To do
Within the material below, locate the line with "se realiza en la comunidad, en palabras de" and the line with "Tras ello, los", then return those two lines and all lines between them, exactly as written.

Recorded information
********************
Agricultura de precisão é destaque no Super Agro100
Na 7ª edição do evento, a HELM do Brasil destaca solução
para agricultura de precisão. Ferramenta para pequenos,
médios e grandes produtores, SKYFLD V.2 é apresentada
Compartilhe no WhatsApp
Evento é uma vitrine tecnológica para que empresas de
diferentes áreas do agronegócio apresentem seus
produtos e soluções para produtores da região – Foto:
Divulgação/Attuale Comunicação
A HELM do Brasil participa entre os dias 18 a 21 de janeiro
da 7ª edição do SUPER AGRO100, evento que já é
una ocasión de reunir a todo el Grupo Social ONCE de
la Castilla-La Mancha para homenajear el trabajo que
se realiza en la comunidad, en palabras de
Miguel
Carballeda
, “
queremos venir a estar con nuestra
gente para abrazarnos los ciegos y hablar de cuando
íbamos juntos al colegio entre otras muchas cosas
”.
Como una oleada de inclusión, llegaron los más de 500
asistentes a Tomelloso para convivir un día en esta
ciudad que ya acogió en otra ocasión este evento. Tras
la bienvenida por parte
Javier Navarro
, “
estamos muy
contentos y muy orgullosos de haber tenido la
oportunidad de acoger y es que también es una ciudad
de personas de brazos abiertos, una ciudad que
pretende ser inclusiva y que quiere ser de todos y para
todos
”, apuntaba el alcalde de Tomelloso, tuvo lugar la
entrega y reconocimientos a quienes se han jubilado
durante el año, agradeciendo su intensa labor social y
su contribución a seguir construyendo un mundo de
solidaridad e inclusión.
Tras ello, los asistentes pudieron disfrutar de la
********************
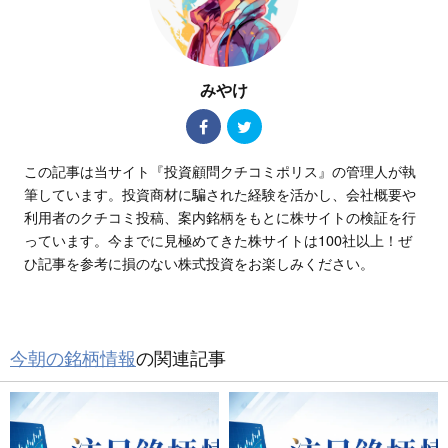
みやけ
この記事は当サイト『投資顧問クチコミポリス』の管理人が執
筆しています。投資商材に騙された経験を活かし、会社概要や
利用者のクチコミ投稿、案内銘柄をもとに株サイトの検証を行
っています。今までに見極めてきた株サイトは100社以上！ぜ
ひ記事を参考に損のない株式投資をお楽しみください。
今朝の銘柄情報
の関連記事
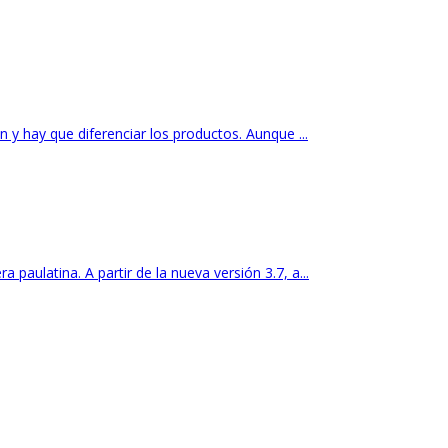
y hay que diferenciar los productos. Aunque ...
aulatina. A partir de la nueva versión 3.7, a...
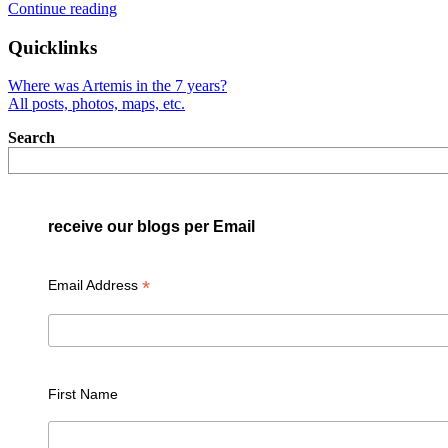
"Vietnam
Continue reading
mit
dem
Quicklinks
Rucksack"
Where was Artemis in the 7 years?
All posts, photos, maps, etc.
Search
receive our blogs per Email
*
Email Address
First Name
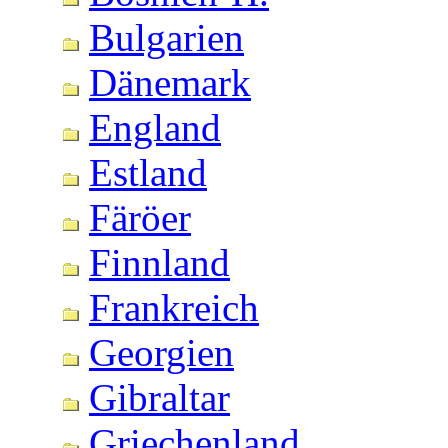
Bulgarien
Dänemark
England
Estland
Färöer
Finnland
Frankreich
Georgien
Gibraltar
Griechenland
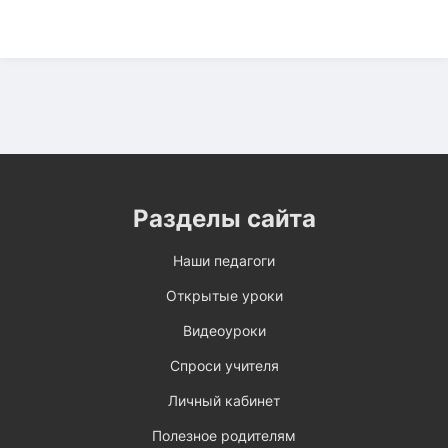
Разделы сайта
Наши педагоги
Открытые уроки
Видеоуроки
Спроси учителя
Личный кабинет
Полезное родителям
********************
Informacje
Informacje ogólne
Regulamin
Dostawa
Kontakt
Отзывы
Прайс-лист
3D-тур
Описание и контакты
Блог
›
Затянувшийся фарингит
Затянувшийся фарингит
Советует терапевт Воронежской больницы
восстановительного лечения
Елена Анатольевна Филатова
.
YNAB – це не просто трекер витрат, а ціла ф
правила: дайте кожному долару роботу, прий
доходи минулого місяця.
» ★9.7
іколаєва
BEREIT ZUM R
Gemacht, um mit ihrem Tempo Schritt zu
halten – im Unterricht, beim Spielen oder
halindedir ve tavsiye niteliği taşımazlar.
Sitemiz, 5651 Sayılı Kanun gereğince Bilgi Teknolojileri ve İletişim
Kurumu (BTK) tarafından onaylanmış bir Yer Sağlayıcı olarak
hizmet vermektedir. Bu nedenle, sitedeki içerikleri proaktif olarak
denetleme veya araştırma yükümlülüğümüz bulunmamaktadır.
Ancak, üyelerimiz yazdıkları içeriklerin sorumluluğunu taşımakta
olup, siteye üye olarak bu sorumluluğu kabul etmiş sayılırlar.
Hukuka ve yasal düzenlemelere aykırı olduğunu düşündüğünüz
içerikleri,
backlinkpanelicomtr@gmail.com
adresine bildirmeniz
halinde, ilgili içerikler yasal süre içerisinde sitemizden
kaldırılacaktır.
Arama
********************
Answer space
se realiza en la comunidad, en palabras de
Miguel
Carballeda
, “
queremos venir a estar con nuestra
gente para abrazarnos los ciegos y hablar de cuando
íbamos juntos al colegio entre otras muchas cosas
”.
Como una oleada de inclusión, llegaron los más de 500
asistentes a Tomelloso para convivir un día en esta
ciudad que ya acogió en otra ocasión este evento. Tras
la bienvenida por parte
Javier Navarro
, “
estamos muy
contentos y muy orgullosos de haber tenido la
oportunidad de acoger y es que también es una ciudad
de personas de brazos abiertos, una ciudad que
pretende ser inclusiva y que quiere ser de todos y para
todos
”, apuntaba el alcalde de Tomelloso, tuvo lugar la
entrega y reconocimientos a quienes se han jubilado
durante el año, agradeciendo su intensa labor social y
su contribución a seguir construyendo un mundo de
solidaridad e inclusión.
Tras ello, los asistentes pudieron disfrutar de la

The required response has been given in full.